From façades to fabric and fashion
Like Kruysman, Manferdini’s multi-disciplinary background has helped turn her ideas into an eclectic body of award-winning works. After graduating from the University of Civil Engineering in Bologna, and receiving her Master of Architecture and Urban Design from the University of California Los Angeles, she founded Atelier Manferdini in 2014. Their recent projects include an eight-storey façade for the Hermitage parking structure in Florida and the gate for La Peer Hotel in West Hollywood.
But the multi-hyphenate is also a fashion designer. “I started crossing the fields of fashion and architecture at the beginning of my career. After a decade of training as an engineer and architect, I approached the problem of the dress as if it were cladding for a building,” she reveals.
“The only tool I mastered at that time was the computer; the only tolerances [permissible limit of variation in materials] I knew were of steel. Form and effect took place only through my understanding of geometry.”
In architecture, almost everything is designed and solved digitally or through scaled models ahead of time. Manferdini credits these skills of visualisation and form-making for helping her enter the fashion design industry.
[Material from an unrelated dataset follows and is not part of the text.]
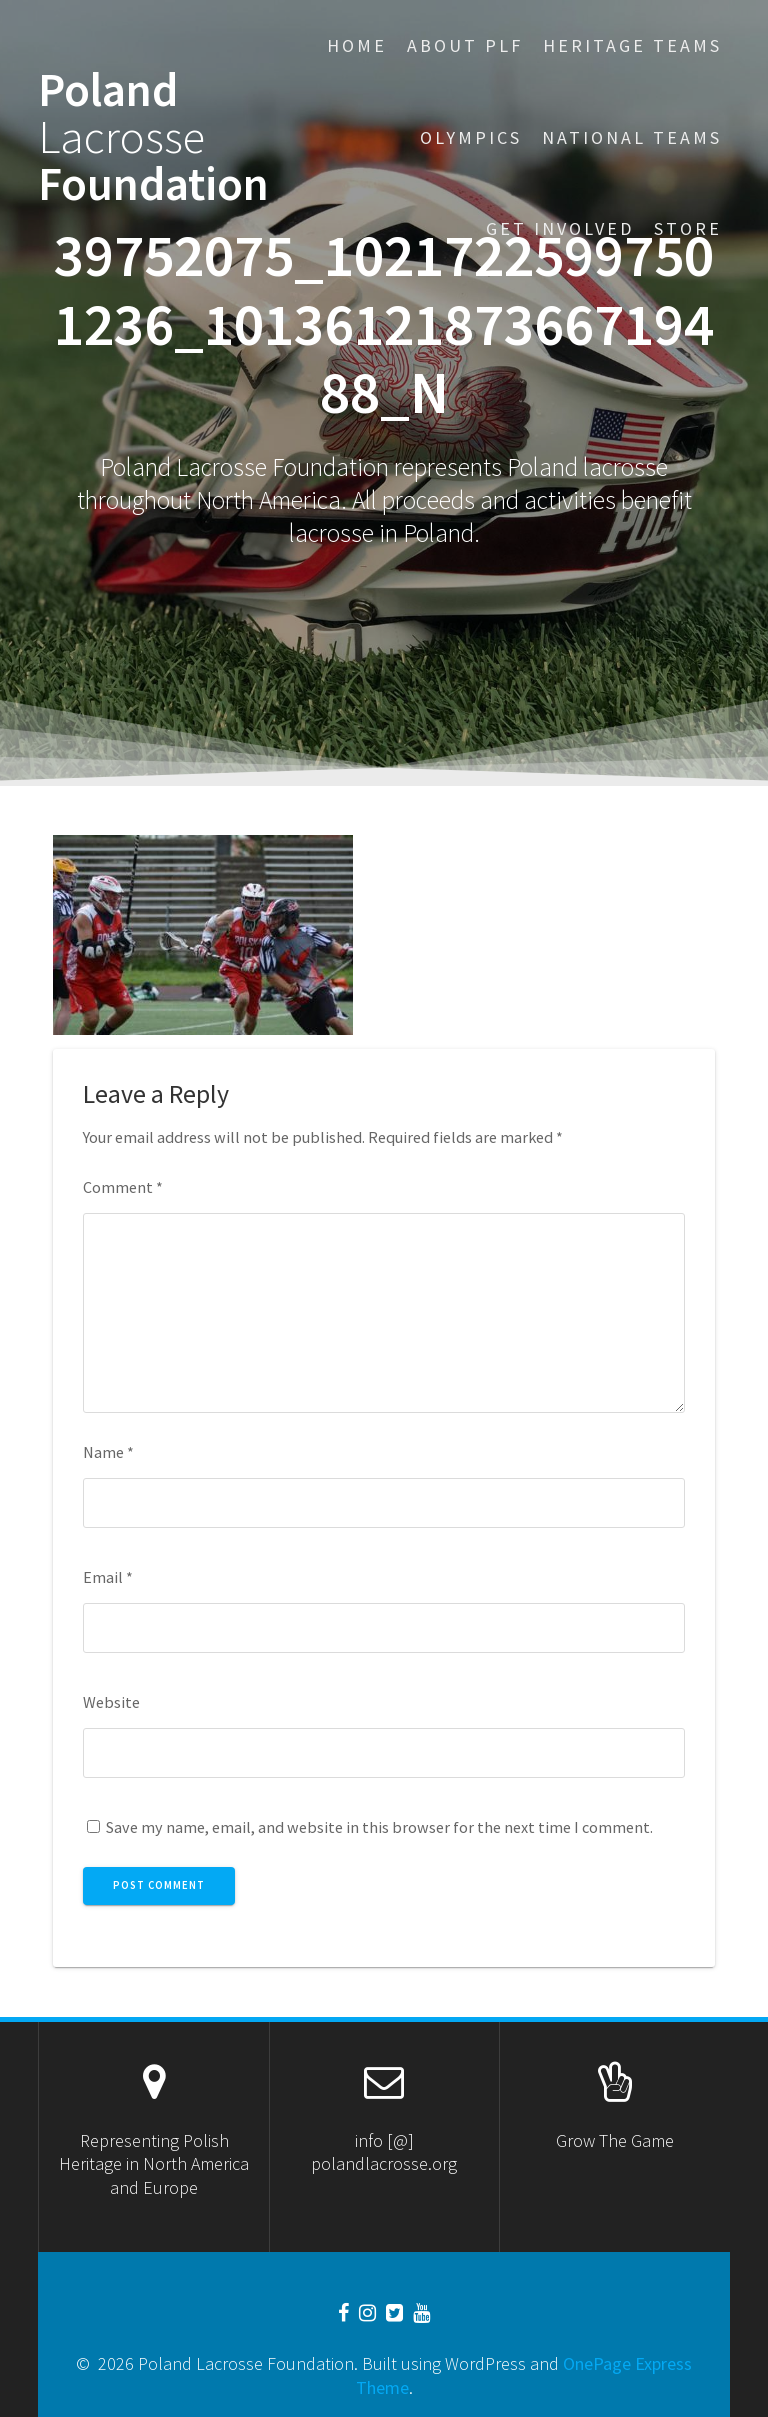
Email (108, 1577)
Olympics (471, 137)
Her Eureka moment came when she realised that computers – as tools for creativity – were able to aid various design fields and therefore allow architects to work across them.
Modern technology and machines have enabled customisation in the design and production phases for any field they are applied to – even fashion. “Three-dimensional scanning technology, animation software, and laser-cutting set-ups have enabled us to design for a specific human body and produce a one-of–a-kind, mass-produced garment,” she elaborates. “The ultimate goal of applying digital techniques to fashion is to introduce customisation in the design phase. In the long run, this would blur the lines between couture and ready-to-wear lines.”
Manferdini, whose hybrid knowledge has birthed a unique practice, says multi-disciplinary and multi-scale design can promote an integrated, all-encompassing view of reality. Kruysman agrees that looking at the world through different lenses is “the only way to get a clearer and more holistic understanding of a complex problem”.
“For me, the magic is in building teams with hybrids – like engineers with a deep appreciation for design or designers with the ability to code. This creates a team that is as much creative as technical, and thinks differently about solving problems.”